Burrows hires the Ringo Kid for $1,000 to rustle the Willis herd with the help of Burrows' henchman, Trump Dixon. With Harry's collusion, Burrows promises Ringo it will be an easy job. To keep Kansas and Chito away from the herd, Harry instructs them to mend fences while he tends the cattle. Kansas becomes suspicious. Ringo and his gang attempt to rustle the cattle, under Harry's supervision, when Kansas and Chito arrive. The theft is thwarted and Ringo rides away. Harry feigns his knowledge of the theft; however, Dusty, who arrives, is also suspicious of Harry.
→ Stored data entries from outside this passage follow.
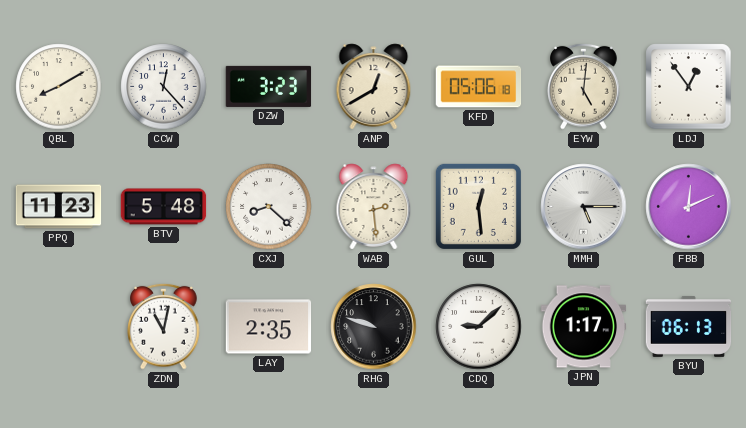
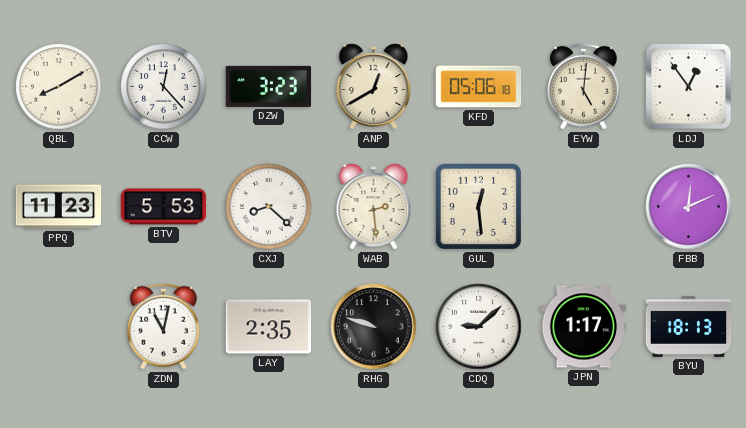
BTV: 5:48 -> 5:53
MMH: 5:15 -> none
BYU: 06:13 -> 18:13
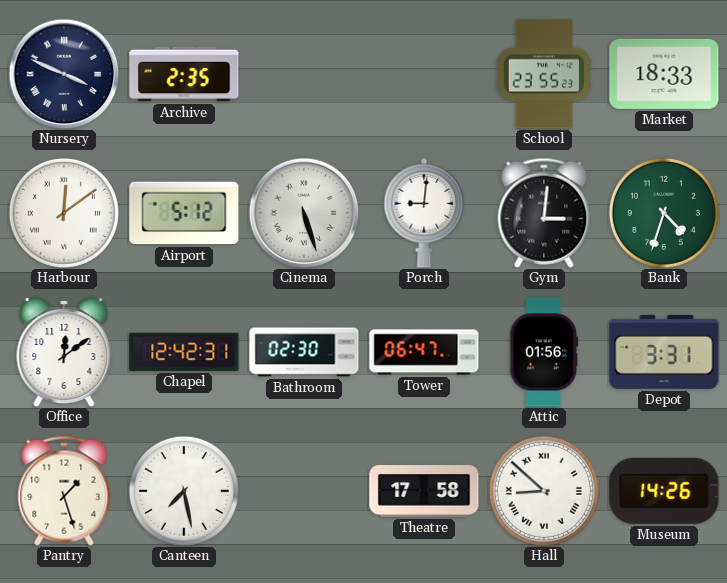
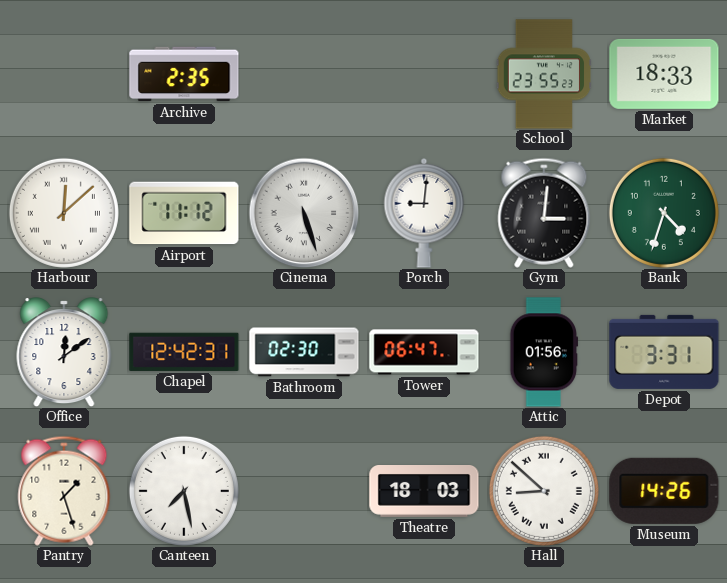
Nursery: 3:49 -> none
Harbour: 12:09 -> 12:08
Airport: 5:12 -> 11:12
Theatre: 17:58 -> 18:03
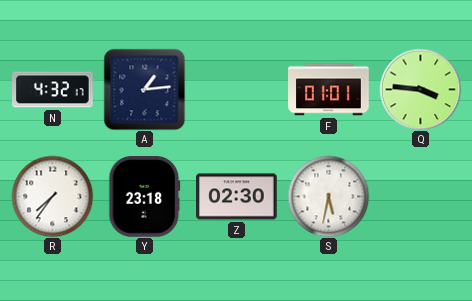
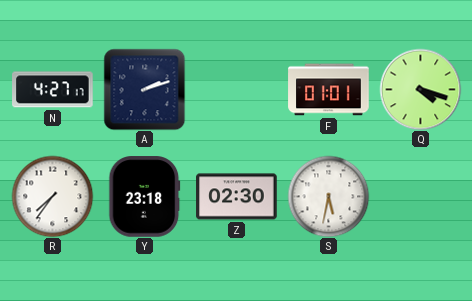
N: 4:32 -> 4:27
A: 1:14 -> 2:12
Q: 3:46 -> 4:18
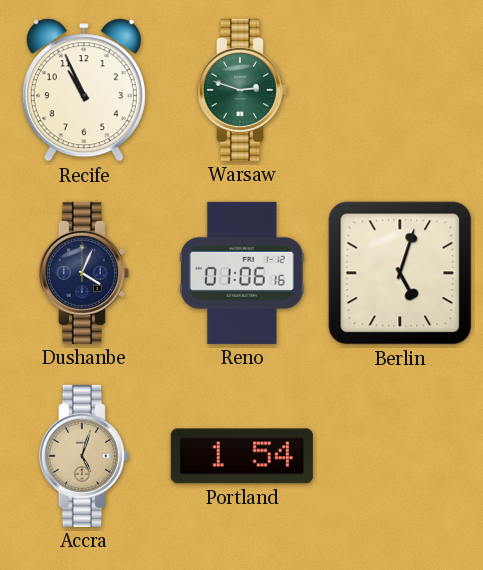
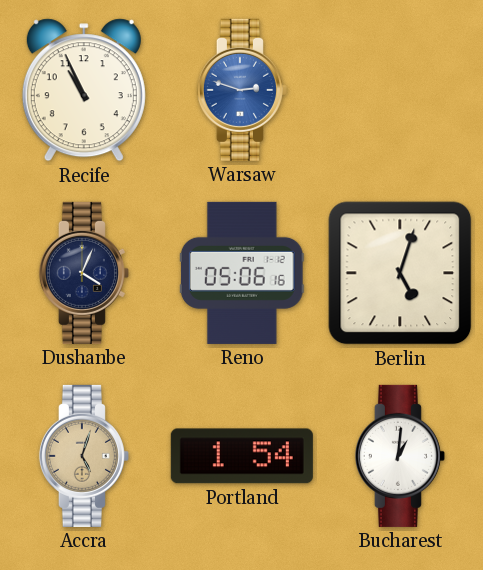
Warsaw dial: green -> blue
Reno: 01:06 -> 05:06
Bucharest: none -> 1:01
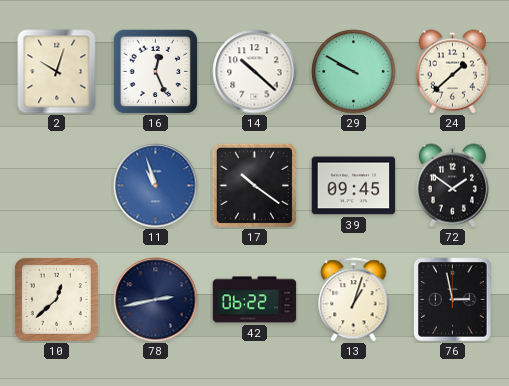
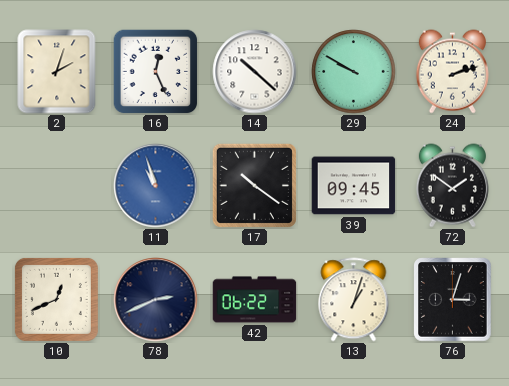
2: 10:03 -> 2:03
24: 1:38 -> 2:12
10: 12:38 -> 12:41
78: 2:43 -> 2:41
76: 2:58 -> 3:03
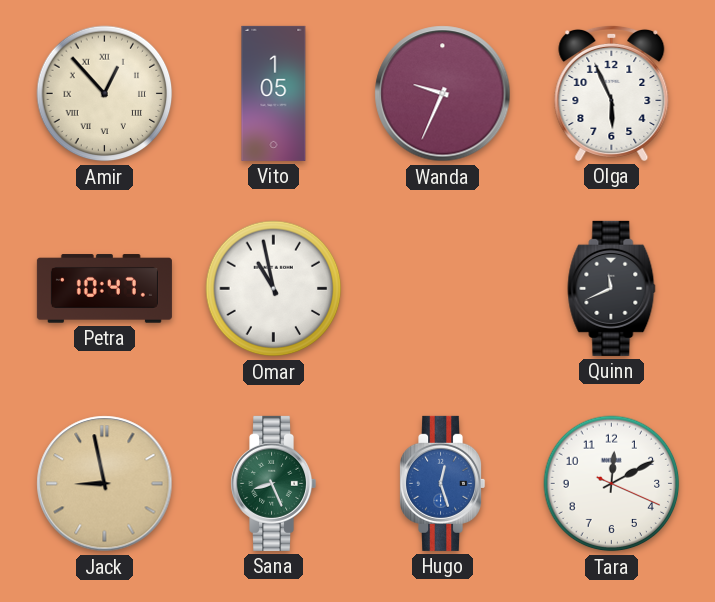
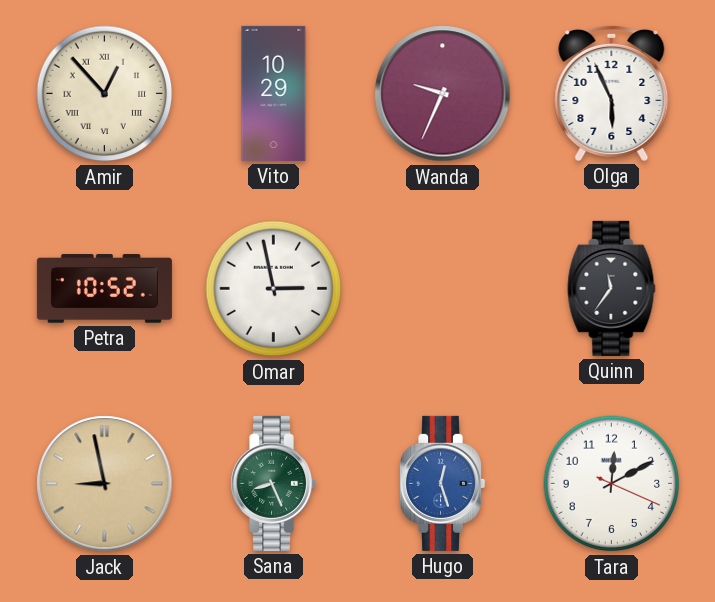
Vito: 1:05 -> 10:29
Petra: 10:47 -> 10:52
Omar: 10:58 -> 2:58
Quinn: 11:41 -> 11:36
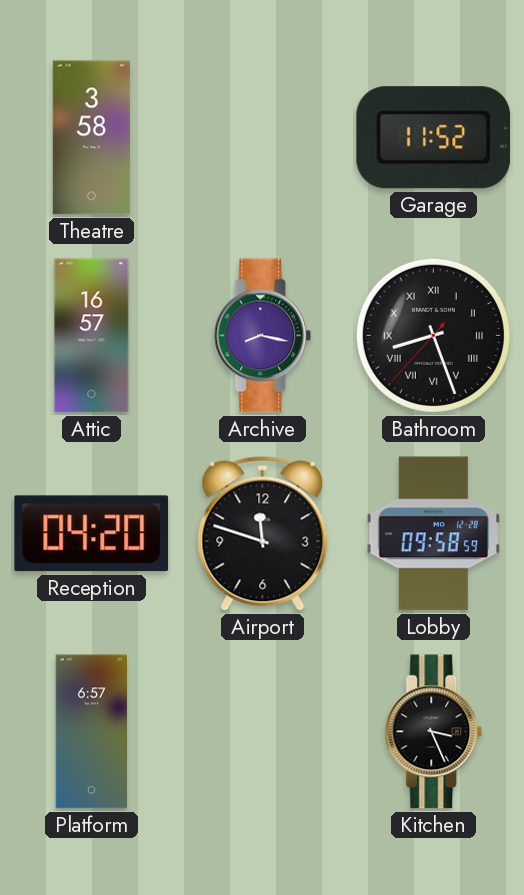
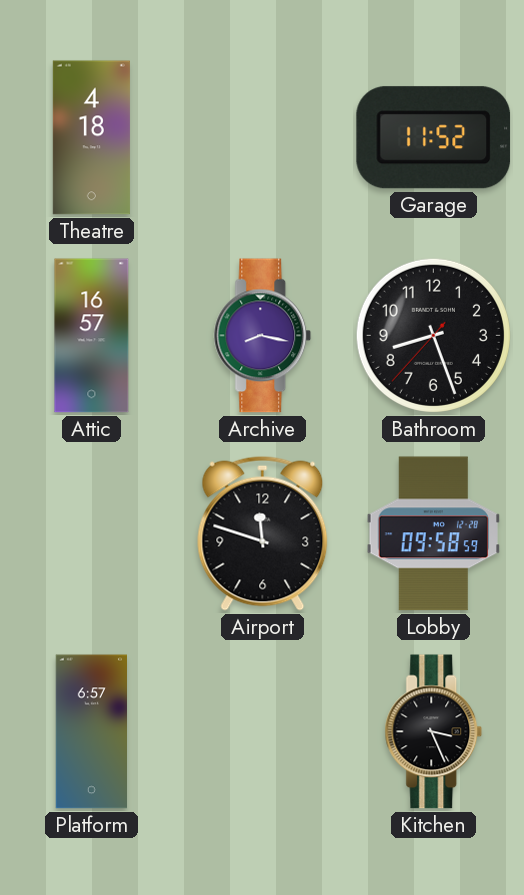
Theatre: 3:58 -> 4:18
Bathroom numerals: Roman -> Arabic
Reception: 04:20 -> none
Ringo, who was promised an easy theft, demands payment from Burrows. Ringo greedily takes $3,000 from Burrows rather than the $1,000 he was promised. Harry plans to leave the ranch for good, but Burrows intercepts and threatens him. A fight ensues during which Kansas and Chito intervene and escort Burrows off the ranch. Harry confesses his involvement with Burrows. Dusty agrees to pay Harry's debt and entrusts Kansas and Chito to deliver the $3,000 to Burrows. En route, Kansas and Chito recognize Ringo as one of the rustlers and give chase. A fight ensues during which Ringo loses the $3,000 he stole from Burrows. Chito also loses his "lucky peso." Searching for the peso, Kansas and Chito find Ringo's money, and they now hold two separate payments of $3,000 each. Searching for the money, Ringo later returns to the scene of the fight only to find Chito's peso.

Kansas and Chito pay Burrows the $3,000 owed by Harry, but Ringo observes the payoff and concludes Burrows sent Kansas and Chito to rob him. After Kansas and Chito leave, Ringo kills Burrows and takes back the $3,000 (Harry's payoff). However, Trump Dixon believes Kansas killed Burrows and summons Sheriff Cole. The sheriff and his posse attempt to arrest Kansas at the Willis ranch, but Kansas and Chito ride away. Harry distrusts Kansas who was still holding $3,000 (actually Ringo's money), but Dusty is uncertain. Chito diverts the posse, while Kansas goes to the bar and forces Trump to disclose the location of Ringo's hideout. Dusty appears and Kansas tells her to find Chito while he and Trump find Ringo. The sheriff catches up with Chito and arrests him. Kansas and Trump find Ringo's hideout. Kansas' cover is blown and a gunfight ensues. Dusty finds the sheriff who is escorting Chito and uses a ruse to divert the sheriff to Ringo's hideout by telling him Kansas is there and she will guard Chito. The posse arrives and subdue Ringo's remaining gang. Ringo rides away with Kansas in pursuit. Chito arrives and helps Kansas subdue Ringo, finding the $3,000 (Harry's payoff) and Chito's lucky peso. Kansas and Chito leave the Willis ranch to collect the reward money from Ringo's arrest, and then move on. Kansas leaves Chito's lucky peso with Dusty.

==Cast==
- Tim Holt as Kansas Jones
- Richard Martin as Chito Rafferty
- Jacqueline White as "Dusty" Willis
- Reed Hadley as Clint Burrows
- Robert Barrat as Sheriff Cole
- Robert Clarke as Harry Willis
- Tom Tyler as The Ringo Kid
- William Tannen as Trump Dixon

==Reception==
The film reported a loss of $50,000, indicating the declining market for B Westerns with the spread of television.